Supplied data Start Marker

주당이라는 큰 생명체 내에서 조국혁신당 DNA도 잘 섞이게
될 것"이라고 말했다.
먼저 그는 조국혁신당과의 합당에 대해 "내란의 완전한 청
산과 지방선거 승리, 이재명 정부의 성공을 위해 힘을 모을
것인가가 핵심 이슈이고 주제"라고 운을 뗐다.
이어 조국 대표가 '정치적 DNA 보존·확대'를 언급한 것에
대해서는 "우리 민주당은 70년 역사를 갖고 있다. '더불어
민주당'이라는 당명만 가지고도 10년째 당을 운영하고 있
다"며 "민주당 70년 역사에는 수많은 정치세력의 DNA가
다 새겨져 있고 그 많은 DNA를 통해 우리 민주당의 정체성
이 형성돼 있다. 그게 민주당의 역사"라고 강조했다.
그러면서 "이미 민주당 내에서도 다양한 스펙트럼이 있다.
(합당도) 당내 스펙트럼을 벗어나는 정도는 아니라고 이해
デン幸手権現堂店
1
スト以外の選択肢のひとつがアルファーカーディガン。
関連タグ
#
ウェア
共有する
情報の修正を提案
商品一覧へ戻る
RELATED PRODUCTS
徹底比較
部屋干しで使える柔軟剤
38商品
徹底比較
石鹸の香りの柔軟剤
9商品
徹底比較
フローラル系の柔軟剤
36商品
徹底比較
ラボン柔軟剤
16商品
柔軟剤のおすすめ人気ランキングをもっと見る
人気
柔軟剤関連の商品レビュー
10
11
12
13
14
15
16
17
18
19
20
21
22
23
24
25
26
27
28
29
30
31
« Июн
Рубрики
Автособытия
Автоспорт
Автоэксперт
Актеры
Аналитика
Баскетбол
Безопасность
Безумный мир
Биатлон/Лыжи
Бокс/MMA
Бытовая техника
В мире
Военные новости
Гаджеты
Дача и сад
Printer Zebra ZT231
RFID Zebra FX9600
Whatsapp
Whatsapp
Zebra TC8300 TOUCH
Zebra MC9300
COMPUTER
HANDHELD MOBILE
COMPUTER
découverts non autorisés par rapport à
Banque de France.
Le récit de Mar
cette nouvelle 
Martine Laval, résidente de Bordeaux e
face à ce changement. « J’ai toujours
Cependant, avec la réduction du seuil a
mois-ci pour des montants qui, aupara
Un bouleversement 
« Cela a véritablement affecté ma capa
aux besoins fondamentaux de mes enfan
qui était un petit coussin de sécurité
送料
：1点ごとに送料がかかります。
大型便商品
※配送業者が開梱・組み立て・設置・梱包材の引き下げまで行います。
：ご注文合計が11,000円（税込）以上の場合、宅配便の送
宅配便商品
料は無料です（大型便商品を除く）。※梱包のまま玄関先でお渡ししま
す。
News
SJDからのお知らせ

Supplied data End Marker

▸ Your assignment:
For every record above, print an exact copy.

▸ Response:
주당이라는 큰 생명체 내에서 조국혁신당 DNA도 잘 섞이게
될 것"이라고 말했다.
먼저 그는 조국혁신당과의 합당에 대해 "내란의 완전한 청
산과 지방선거 승리, 이재명 정부의 성공을 위해 힘을 모을
것인가가 핵심 이슈이고 주제"라고 운을 뗐다.
이어 조국 대표가 '정치적 DNA 보존·확대'를 언급한 것에
대해서는 "우리 민주당은 70년 역사를 갖고 있다. '더불어
민주당'이라는 당명만 가지고도 10년째 당을 운영하고 있
다"며 "민주당 70년 역사에는 수많은 정치세력의 DNA가
다 새겨져 있고 그 많은 DNA를 통해 우리 민주당의 정체성
이 형성돼 있다. 그게 민주당의 역사"라고 강조했다.
그러면서 "이미 민주당 내에서도 다양한 스펙트럼이 있다.
(합당도) 당내 스펙트럼을 벗어나는 정도는 아니라고 이해
デン幸手権現堂店
1
スト以外の選択肢のひとつがアルファーカーディガン。
関連タグ
#
ウェア
共有する
情報の修正を提案
商品一覧へ戻る
RELATED PRODUCTS
徹底比較
部屋干しで使える柔軟剤
38商品
徹底比較
石鹸の香りの柔軟剤
9商品
徹底比較
フローラル系の柔軟剤
36商品
徹底比較
ラボン柔軟剤
16商品
柔軟剤のおすすめ人気ランキングをもっと見る
人気
柔軟剤関連の商品レビュー
10
11
12
13
14
15
16
17
18
19
20
21
22
23
24
25
26
27
28
29
30
31
« Июн
Рубрики
Автособытия
Автоспорт
Автоэксперт
Актеры
Аналитика
Баскетбол
Безопасность
Безумный мир
Биатлон/Лыжи
Бокс/MMA
Бытовая техника
В мире
Военные новости
Гаджеты
Дача и сад
Printer Zebra ZT231
RFID Zebra FX9600
Whatsapp
Whatsapp
Zebra TC8300 TOUCH
Zebra MC9300
COMPUTER
HANDHELD MOBILE
COMPUTER
découverts non autorisés par rapport à
Banque de France.
Le récit de Mar
cette nouvelle 
Martine Laval, résidente de Bordeaux e
face à ce changement. « J’ai toujours
Cependant, avec la réduction du seuil a
mois-ci pour des montants qui, aupara
Un bouleversement 
« Cela a véritablement affecté ma capa
aux besoins fondamentaux de mes enfan
qui était un petit coussin de sécurité
送料
：1点ごとに送料がかかります。
大型便商品
※配送業者が開梱・組み立て・設置・梱包材の引き下げまで行います。
：ご注文合計が11,000円（税込）以上の場合、宅配便の送
宅配便商品
料は無料です（大型便商品を除く）。※梱包のまま玄関先でお渡ししま
す。
News
SJDからのお知らせ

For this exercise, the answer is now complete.